Il primo evento in calendario è per mercoledì 25 Aprile, Giorno della Liberazione, con “Fuori tutti! Festa di comunità” al centro sociale di SanTommaso, dove sarà presente la Rete SOMA con musica, area pic-nic, laboratori ricreativi e artistici per bambini, una zona dedicata agli animali domestici. Al riguardo ne abbiamo discusso con l’attivista Stefano Kenji Iannillo.

Come nasce SOMA?
«SOMA nasce all’inizio del 2018 all’interno della “Rete antifascista Avellinese” come tentativo di superare una certa idea di antifascismo, basata unicamente sulla contrapposizione ideologica e la memoria storica, che per quanto necessari non riuscivano ad avere un grande seguito all’interno della cittadinanza avellinese. Affrontando il tema della riproposizione di movimenti xenofobi e razzisti che soffiano sul fuoco della guerra tra poveri, abbiamo notato come il principale problema all’interno della nostra società, su cui la politica non riesce a intervenire, è quello della povertà, dell’esclusione e della solitudine di larghe fasce della popolazione. Da questa riflessione nasce “Soma – solidarietà e mutualismo ad Avellino”, un percorso aperto e in divenire che si fonda su due cardini: la partecipazione aperta a chiunque voglia dare una mano nell’ottica di costruire protagonismo e cittadinanza attiva; e la costruzione di iniziative e servizi che si ispirino alla solidarietà e al mutualismo.»
Quali realtà politiche unisce?
«Fin dall’inizio abbiamo riscontrato l’interesse di attivisti e attiviste delle più svariate associazioni cittadine, a cominciare dalla Cgil fino all’Arci e alla Don Tonino Bello, ma anche di tante persone che non avevano uno spazio in questa città in cui potersi dedicare alla vita pubblica e sociale, impegnandosi per il suo miglioramento concreto. Stiamo costruendo un percorso aperto, pieno di domande, che però ha la consapevolezza della propria strada, del dover continuare a camminare e a domandare, di cercare e spingere quante più persone possibili a dedicare una parte del proprio tempo alla cura della propria città, alla solidarietà, alla costruzione di comunità come forma di resistenza all’individualismo e alla lotta tra poveri.»

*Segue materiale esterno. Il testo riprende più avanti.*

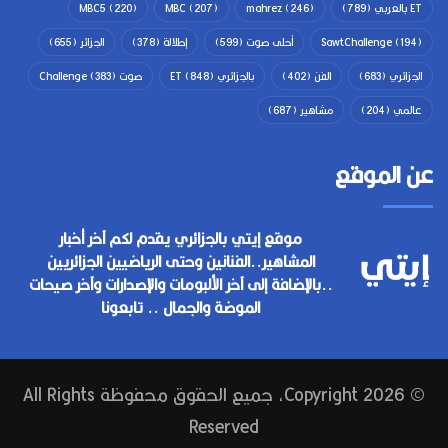
ET بالعربي
(789)
(246)
mahrez
(207)
MBC
(220)
MBC5
(194)
SawtChallenge
أحلى صوت
(599)
إطلالة
(378)
الجزائر
(655)
الجزائري
(683)
الفن
(402)
بالجزائري ET
(848)
صوت Challenge
(383)
عالمي
(204)
مشاهير
(687)
عن الموقع
موقع إيتي بالجزائري يقدم لكم آخر أخبار
المشاهير..الفنانين وحتى الرياضيين الجزائريين
..بالإضافة إلى آخر الألبومات والإصدارات وآخر صيحات
الموضة والجمال .. تابعونا
© Copyright 2026, جميع الحقوق محفوظة All Rights
Reserved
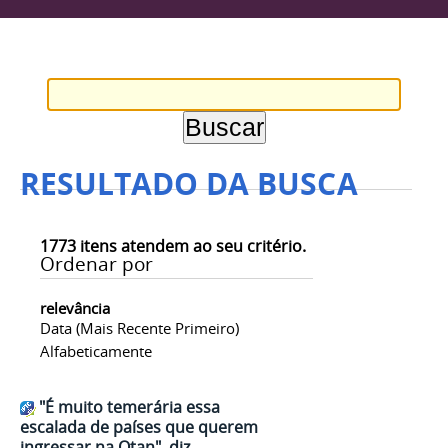
RESULTADO DA BUSCA
1773
itens atendem ao seu critério.
Ordenar por
relevância
Data (mais Recente Primeiro)
Alfabeticamente
"É muito temerária essa
escalada de países que querem
ingressar na Otan", diz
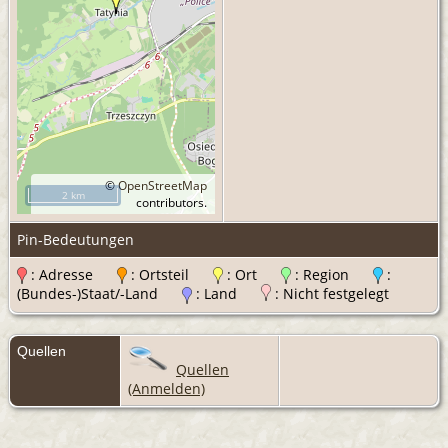
©
OpenStreetMap
2 km
contributors.
Pin-Bedeutungen
: Adresse
: Ortsteil
: Ort
: Region
:
(Bundes-)Staat/-Land
: Land
: Nicht festgelegt
Quellen
Quellen
(Anmelden)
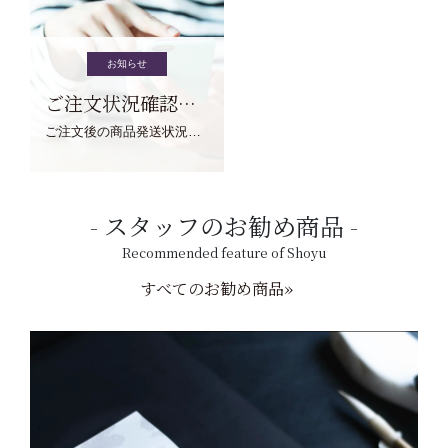
お知らせ
ご注文状況確認について
ご注文後の商品発送状況については、こちらからご確認くださいませ。
スタッフのお勧め商品
Recommended feature of Shoyu
すべてのお勧め商品»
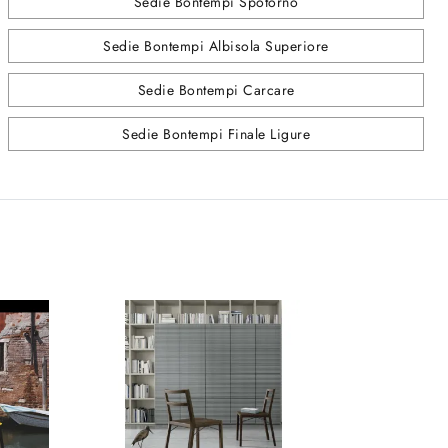
Sedie Bontempi Spotorno
Sedie Bontempi Albisola Superiore
Sedie Bontempi Carcare
Sedie Bontempi Finale Ligure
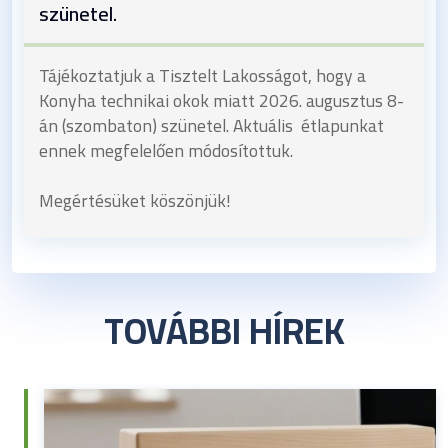
szünetel.
Tájékoztatjuk a Tisztelt Lakosságot, hogy a
Konyha technikai okok miatt 2026. augusztus 8-
án (szombaton) szünetel. Aktuális étlapunkat
ennek megfelelően módosítottuk.
Megértésüket köszönjük!
TOVÁBBI HÍREK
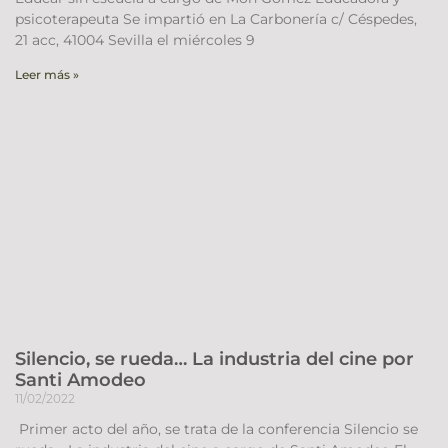
psicoterapeuta Se impartió en La Carbonería c/ Céspedes,
21 acc, 41004 Sevilla el miércoles 9
Leer más »
Silencio, se rueda… La industria del cine por
Santi Amodeo
11/02/2022
Primer acto del año, se trata de la conferencia Silencio se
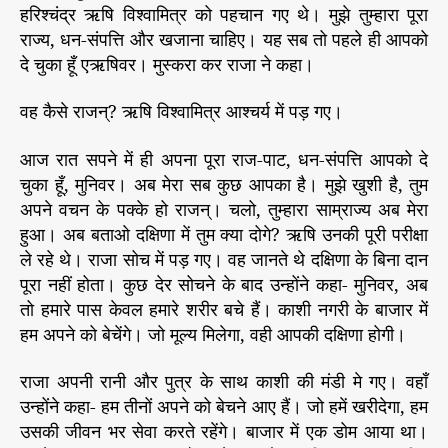
हरिश्चंद्र ऋषि विश्वामित्र को पहचान गए थे। मुझे तुम्हारा पूरा
राज्य, धन-संपत्ति और खजाना चाहिए। यह सब तो पहले ही आपको
दे चुका हूँ एऋषिवर। मुस्करा कर राजा ने कहा।
वह कैसे राजन्? ऋषि विश्वामित्र आश्चर्य में पड़ गए।
आज रात सपने में ही अपना पूरा राज-पाट, धन-संपत्ति आपको दे
चुका हूँ, मुनिवर। अब मेरा सब कुछ आपका है। मुझे खुशी है, तुम
अपने वचन के पक्के हो राजन्। चलो, तुम्हारा साम्राज्य अब मेरा
हुआ। अब बताओ दक्षिणा में तुम क्या दोगे? ऋषि उनकी पूरी परीक्षा
ले रहे थे। राजा सोच में पड़ गए। वह जानते थे दक्षिणा के बिना दान
पूरा नहीं होता। कुछ देर सोचने के बाद उन्होंने कहा- मुनिवर, अब
तो हमारे पास केवल हमारे शरीर बचे हैं। काशी नगरी के बाजार में
हम अपने को बेचेंगे। जो मूल्य मिलेगा, वही आपकी दक्षिणा होगी।
राजा अपनी रानी और पुत्र के साथ काशी की मंडी मे गए। वहाँ
उन्होंने कहा- हम तीनों अपने को बेचने आए हैं। जो हमें खरीदेगा, हम
उसकी जीवन भर सेवा करते रहेंगे। बाजार में एक डोम आया था।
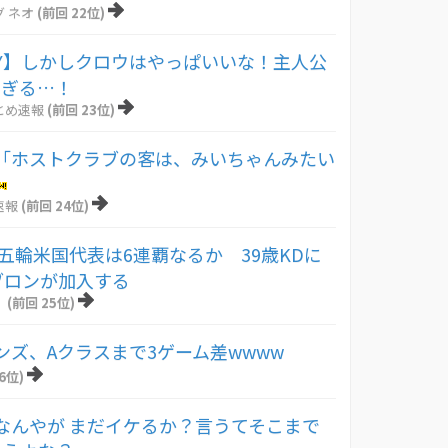
 ネオ
(前回 22位)
Y】しかしクロウはやっぱいいな！主人公
すぎる…！
とめ速報
(前回 23位)
「ホストクラブの客は、みいちゃんみたい
速報
(前回 24位)
ス五輪米国代表は6連覇なるか 39歳KDに
ブロンが加入する
！
(前回 25位)
ンズ、Aクラスまで3ゲーム差wwww
6位)
なんやが まだイケるか？言うてそこまで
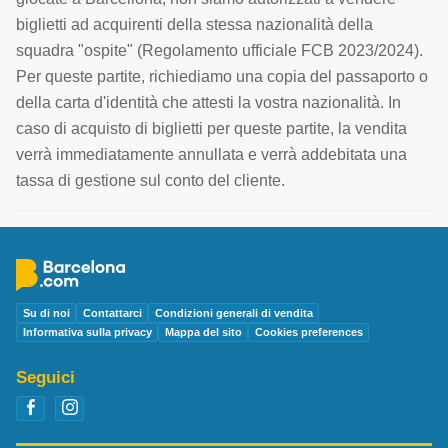
biglietti ad acquirenti della stessa nazionalità della
squadra "ospite" (Regolamento ufficiale FCB 2023/2024).
Per queste partite, richiediamo una copia del passaporto o
della carta d'identità che attesti la vostra nazionalità. In
caso di acquisto di biglietti per queste partite, la vendita
verrà immediatamente annullata e verrà addebitata una
tassa di gestione sul conto del cliente.
Su di noi
Contattarci
Condizioni generali di vendita
Informativa sulla privacy
Mappa del sito
Cookies preferences
Seguici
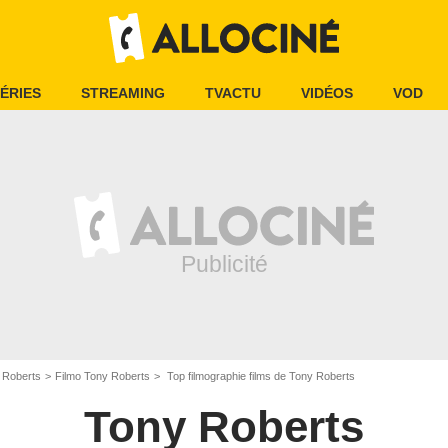
ÉRIES
STREAMING
TVACTU
VIDÉOS
VOD
 Roberts
Filmo Tony Roberts
Top filmographie films de Tony Roberts
Tony Roberts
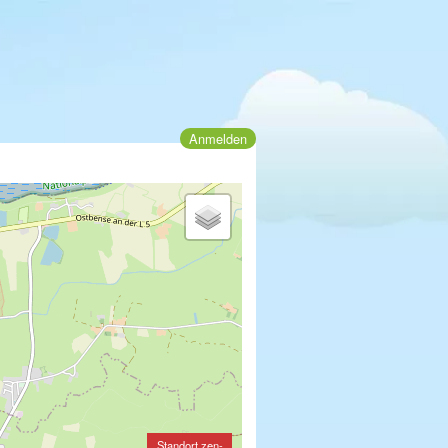
Anmelden
Standort zen-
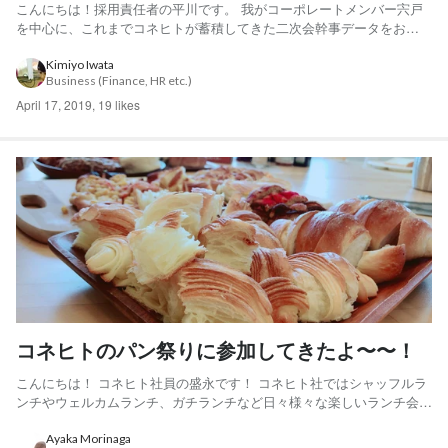
こんにちは！採用責任者の平川です。 我がコーポレートメンバー宍戸
を中心に、これまでコネヒトが蓄積してきた二次会幹事データをお送
りします！ 右：宍戸（慶應卒/26歳 元コンサルの爽やかイケメンボー
イ） 私幸せそうな顔してるな。 渋谷や新宿、東京駅エリアならお店
Kimiyo Iwata
Business (Finance, HR etc.)
選びに困ることないのですが、 いかんせんコネヒトオ...
April 17, 2019
,
19 likes
コネヒトのパン祭りに参加してきたよ〜〜！
こんにちは！ コネヒト社員の盛永です！ コネヒト社ではシャッフルラ
ンチやウェルカムランチ、ガチランチなど日々様々な楽しいランチ会が
行われております。 その中でも、一風変わったランチ会に先日参加し
てきたのでご紹介します（＾Ｏ＾） きっかけは、人事部長からのゆ
Ayaka Morinaga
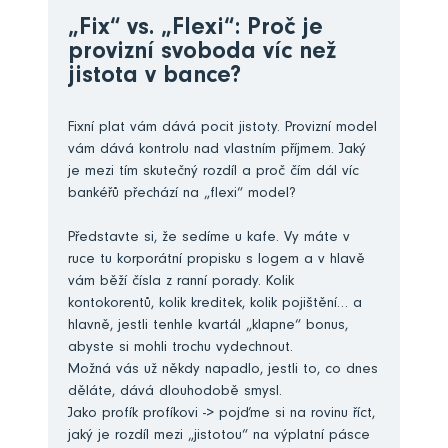
„Fix“ vs. „Flexi“: Proč je
provizní svoboda víc než
jistota v bance?
Fixní plat vám dává pocit jistoty. Provizní model
vám dává kontrolu nad vlastním příjmem. Jaký
je mezi tím skutečný rozdíl a proč čím dál víc
bankéřů přechází na „flexi“ model?
Představte si, že sedíme u kafe. Vy máte v
ruce tu korporátní propisku s logem a v hlavě
vám běží čísla z ranní porady. Kolik
kontokorentů, kolik kreditek, kolik pojištění… a
hlavně, jestli tenhle kvartál „klapne“ bonus,
abyste si mohli trochu vydechnout.
Možná vás už někdy napadlo, jestli to, co dnes
děláte, dává dlouhodobě smysl.
Jako profík profíkovi -> pojďme si na rovinu říct,
jaký je rozdíl mezi „jistotou“ na výplatní pásce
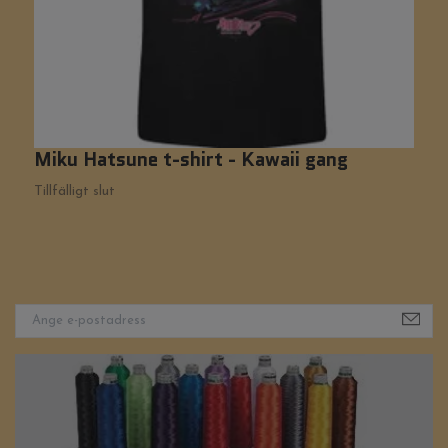
Miku Hatsune t-shirt - Kawaii gang
M
Tillfälligt slut
Ti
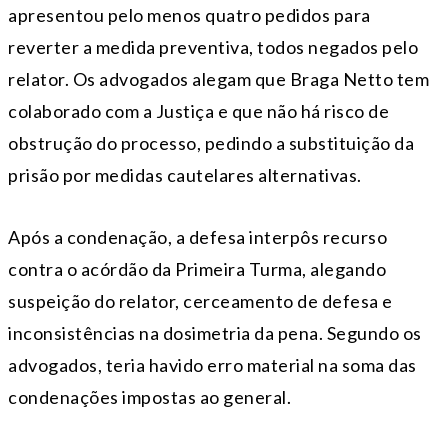
apresentou pelo menos quatro pedidos para
reverter a medida preventiva, todos negados pelo
relator. Os advogados alegam que Braga Netto tem
colaborado com a Justiça e que não há risco de
obstrução do processo, pedindo a substituição da
prisão por medidas cautelares alternativas.
Após a condenação, a defesa interpôs recurso
contra o acórdão da Primeira Turma, alegando
suspeição do relator, cerceamento de defesa e
inconsistências na dosimetria da pena. Segundo os
advogados, teria havido erro material na soma das
condenações impostas ao general.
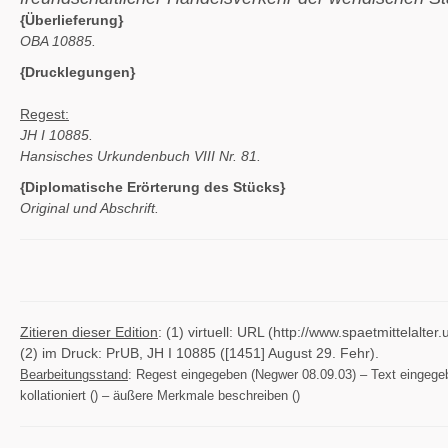
{Überlieferung}
OBA 10885.
{Drucklegungen}
Regest:
JH I 10885.
Hansisches Urkundenbuch VIII Nr. 81.
{Diplomatische Erörterung des Stücks}
Original und Abschrift.
Zitieren dieser Edition
: (1) virtuell: URL (http://www.spaetmittelal
(2) im Druck: PrUB, JH I 10885 ([1451] August 29. Fehr).
Bearbeitungsstand
: Regest eingegeben (Negwer 08.09.03) – Text eingegeben
kollationiert () – äußere Merkmale beschreiben ()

Le problematiche da affrontare?

«Le prime problematiche su cui ci impegneremo sono quelle relative alla ricostruzione di un tessuto sociale, di un sentimento comunitario, all’interno dei quartieri periferici di Avellino. Organizzeremo feste di quartiere e di comunità, proveremo a portare eventi culturali e musicali in quelle zone spesso dimenticate, dove si sente in maniera più forte la tragicità della crisi che dal 2007 ha ridotto in povertà migliaia di famiglie. Abbiamo deciso di inserirci in questa contraddizione e nel nostro piccolo provare a fare qualcosa, ad organizzarci. Sappiamo bene che è un compito difficilissimo, che trovermo molti ostacoli sulla nostra strada, per questo la nostra vera consapevolezza è quella di non voler più essere soli e di aprirci invitando alla partecipazione chiunque voglia dare una mano. Solo insieme, provando a essere sempre di più, a differenziare le possibilità di impegno di ognuno di noi, potremmo davvero provare a essere il motore di cambiamento sociale e culturale della nostra città.»

La vostra idea di città?

«Abbiamo in cantiere la strutturazione di una serie di servizi e attività mutualistiche che, ponendo al centro il concetto di cooperazione in antitesi al dogma competitivo che regna sulle nostre vite,  intervengano sul tema della povertà educativa, del fabbisogno alimentare, della difficoltà a reperire farmaci o cure di base, del rispetto e cura degli animali domestici e di assistenza legale a quanti non possono permettersela a cominciare dai migranti. Sono tutti servizi che dovrebbero essere svolti da un sistema di welfare pubblico ormai inefficiente, su cui pensiamo sia necessario  mettere in campo rivendicazioni pubbliche per ottenere dei miglioramenti da parte dell’amministrazione locale, regionale e nazionale. Domande di servizi che sono alla base della dignità della persona e che troppo spesso vengono disattese a causa di insopportabili barriere economiche.»